Task statement.
Where the records below reach the line containing "astronomía y geografía. Sin em", start transcribing, and end with the line containing "InBev / Cerveza Arequipeña, ha obtenido", exactly and with nothing else added.

[Start of section]

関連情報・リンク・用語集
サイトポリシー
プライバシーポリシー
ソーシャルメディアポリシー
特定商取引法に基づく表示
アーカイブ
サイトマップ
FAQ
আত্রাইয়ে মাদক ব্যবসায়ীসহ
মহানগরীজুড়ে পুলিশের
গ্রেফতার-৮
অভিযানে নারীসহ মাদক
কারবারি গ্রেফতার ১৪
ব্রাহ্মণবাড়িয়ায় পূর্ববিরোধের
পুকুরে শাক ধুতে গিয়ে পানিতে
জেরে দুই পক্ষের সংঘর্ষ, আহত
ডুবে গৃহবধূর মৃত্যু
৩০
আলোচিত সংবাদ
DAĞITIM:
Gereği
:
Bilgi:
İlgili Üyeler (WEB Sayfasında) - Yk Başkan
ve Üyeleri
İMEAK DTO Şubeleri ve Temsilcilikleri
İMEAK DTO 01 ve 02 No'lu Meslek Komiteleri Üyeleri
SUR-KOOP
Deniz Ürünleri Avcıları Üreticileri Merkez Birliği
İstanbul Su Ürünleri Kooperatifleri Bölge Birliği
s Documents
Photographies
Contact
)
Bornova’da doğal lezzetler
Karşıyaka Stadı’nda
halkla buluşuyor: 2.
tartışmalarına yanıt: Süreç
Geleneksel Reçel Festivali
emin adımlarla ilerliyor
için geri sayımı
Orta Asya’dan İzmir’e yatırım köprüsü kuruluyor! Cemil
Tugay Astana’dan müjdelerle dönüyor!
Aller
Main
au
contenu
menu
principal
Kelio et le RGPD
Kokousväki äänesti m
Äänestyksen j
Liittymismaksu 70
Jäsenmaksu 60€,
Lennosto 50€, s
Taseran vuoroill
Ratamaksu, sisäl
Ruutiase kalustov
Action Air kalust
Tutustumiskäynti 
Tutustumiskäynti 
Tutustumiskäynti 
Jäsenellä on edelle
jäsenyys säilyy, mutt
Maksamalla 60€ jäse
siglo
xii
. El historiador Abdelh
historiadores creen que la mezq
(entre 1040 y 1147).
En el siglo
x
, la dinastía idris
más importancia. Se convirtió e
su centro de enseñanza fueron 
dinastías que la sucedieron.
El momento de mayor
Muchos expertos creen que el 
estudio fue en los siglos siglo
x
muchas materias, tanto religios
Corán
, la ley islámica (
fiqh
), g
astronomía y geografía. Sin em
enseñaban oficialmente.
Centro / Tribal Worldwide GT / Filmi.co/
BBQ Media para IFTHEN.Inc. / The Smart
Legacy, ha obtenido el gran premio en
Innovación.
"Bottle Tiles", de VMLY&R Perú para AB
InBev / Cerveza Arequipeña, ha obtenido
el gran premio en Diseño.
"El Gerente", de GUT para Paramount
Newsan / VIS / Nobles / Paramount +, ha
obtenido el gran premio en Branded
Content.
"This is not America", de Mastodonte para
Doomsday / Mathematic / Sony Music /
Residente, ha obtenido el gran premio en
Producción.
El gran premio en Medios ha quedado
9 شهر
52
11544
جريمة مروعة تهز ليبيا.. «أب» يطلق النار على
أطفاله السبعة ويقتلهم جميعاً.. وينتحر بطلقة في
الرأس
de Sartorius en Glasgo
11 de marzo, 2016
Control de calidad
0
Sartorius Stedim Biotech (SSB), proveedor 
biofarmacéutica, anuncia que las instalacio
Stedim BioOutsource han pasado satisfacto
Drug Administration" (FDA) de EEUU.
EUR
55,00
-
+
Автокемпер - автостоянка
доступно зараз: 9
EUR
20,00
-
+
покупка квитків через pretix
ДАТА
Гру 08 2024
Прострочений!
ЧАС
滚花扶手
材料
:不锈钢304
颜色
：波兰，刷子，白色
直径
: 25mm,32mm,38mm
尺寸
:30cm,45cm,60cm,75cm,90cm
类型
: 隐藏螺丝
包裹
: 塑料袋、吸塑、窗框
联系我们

[End of section]

Solution to this task.
astronomía y geografía. Sin em
enseñaban oficialmente.
Centro / Tribal Worldwide GT / Filmi.co/
BBQ Media para IFTHEN.Inc. / The Smart
Legacy, ha obtenido el gran premio en
Innovación.
"Bottle Tiles", de VMLY&R Perú para AB
InBev / Cerveza Arequipeña, ha obtenido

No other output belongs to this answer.